I stumbled and knelt over my little brother. He was crying to, and it was just too excruciating to know that I wouldn't see him grow. I wouldn't be there to give him all the advices he'll need just like a big sister would actually do. I wouldn't be there to hold him when he cries about a nightmare and let me tuck him to sleep. I wouldn't be there to teach him how to love a girl truly and completely. I do suck. I really really do. 

And there was my dad wearing white too, because they knew me that well like the back of their hands. He was my hero and I was his princess. 

 But then, that princess was silly enough to not let her hero save her. 

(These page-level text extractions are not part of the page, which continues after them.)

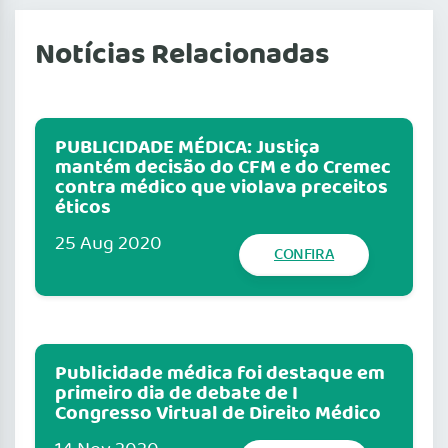
Notícias Relacionadas
PUBLICIDADE MÉDICA: Justiça
mantém decisão do CFM e do Cremec
contra médico que violava preceitos
éticos
25 Aug 2020
CONFIRA
Publicidade médica foi destaque em
primeiro dia de debate de I
Congresso Virtual de Direito Médico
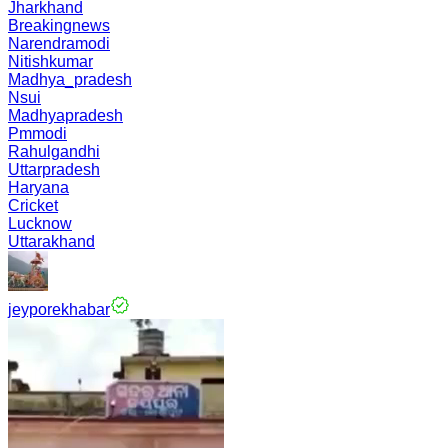
Jharkhand
Breakingnews
Narendramodi
Nitishkumar
Madhya_pradesh
Nsui
Madhyapradesh
Pmmodi
Rahulgandhi
Uttarpradesh
Haryana
Cricket
Lucknow
Uttarakhand
jeyporekhabar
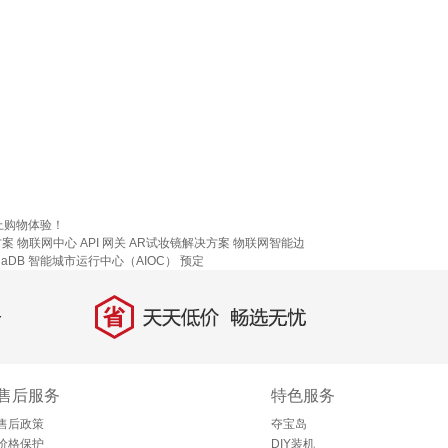
上购物体验！
方案
物联网中心
API 网关
AR试妆镜解决方案
物联网智能边
iaDB
智能城市运行中心（AIOC）
预定
省
天天低价，畅选无忧
售后服务
特色服务
售后政策
夺宝岛
价格保护
DIY装机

I took one last look at each one of them and memorized their faces, not minding whether my chest constricted in such vehement pain because then, I guess I deserved all that kind of pain. 

But still, one burning question was newly formed on my insides. 

'Why is someone letting me see this?'

To let me feel pain for the rest of eternity? To punish me? To make me feel useless? To let me see that I had wasted such a great life? 

No, stop. Please stop listening to your bitchy side." My inner side contradicted. So I let myself indulge in something positive and found myself greatly content of the answer I got. 

Maybe someone up there is letting me see this to make me thing that there is actually more to life. He's not making me regret, He wants me to rethink. He's not punishing me, He wants me to understand the concept of life which I never did while I lived and to give me something remarkable before I finally let go of life. 

I closed my eyes and felt myself disappearing, hoping for it to be the last. And then I thought, maybe calling me a figment doesn't sound right, because somehow, I lived and left a mark. 

"I am not a figment. No, not an inch." My lips incoherently gave a small sad smile and said, "I was done."